C'est là un témoignage personnel de l'omniscience du Divin de penser que la raison et la spiritualité convergent plus que jamais dans notre village global. Si opposition il y a entre raison et spiritualité, et je ne parle pas de faire abstraction du sens critique, elle ravive autant l'esprit de l'Inquisition (qui rejetait en outre l'idée que la Terre, bien ronde, n'est pas le centre de l'univers) que celui de l'intégrisme musulman (qui menace de mort toute personne infidèle au Coran). Aujourd'hui, la tentation consiste davantage à renoncer au libre arbitre, qui permet à l'homme de relativiser sa position entre l'ici et l'au-delà, pour justifier sa propre raison à l'existence... au détriment d'autrui.

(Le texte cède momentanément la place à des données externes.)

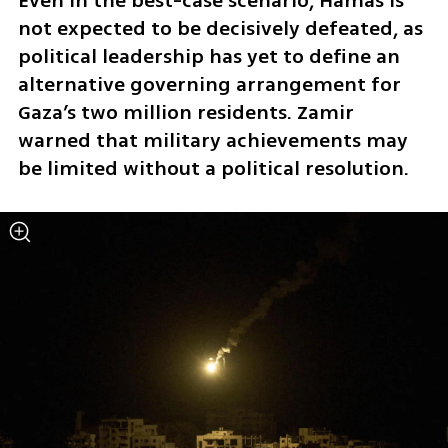
Even in the best-case scenario, Hamas is 
not expected to be decisively defeated, as 
political leadership has yet to define an 
alternative governing arrangement for 
Gaza’s two million residents. Zamir 
warned that military achievements may 
be limited without a political resolution.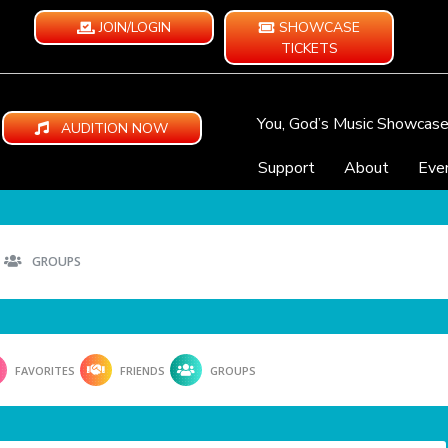
JOIN/LOGIN
SHOWCASE
TICKETS
You, God’s Music Showcas
AUDITION NOW
Support
About
Eve
GROUPS
FAVORITES
FRIENDS
GROUPS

Il demeure que plus de 150 000 personnes sont mortes et que plusieurs centaines de milliers de survivants ont été plongés dans l'effroi et le deuil. Ni Voltaire ni Dieu ne conviendraient d'un tel sacrifice de l'humanité même pour son salut. De fait, l'impact des tsunamis a été tel que la Terre a légèrement vacillé sur son axe. À l'évidence, cela dépasse l'entendement.

La prise de conscience a été tout aussi fulgurante: la majorité du monde s'entend désormais pour être solidaire les uns des autres. Septembre 2001, décembre 2004... Assurément, le XXIe siècle sera spirituel ou ne sera pas, croyait Malraux. Comme quoi l'espoir est permis aux hommes de bonne volonté.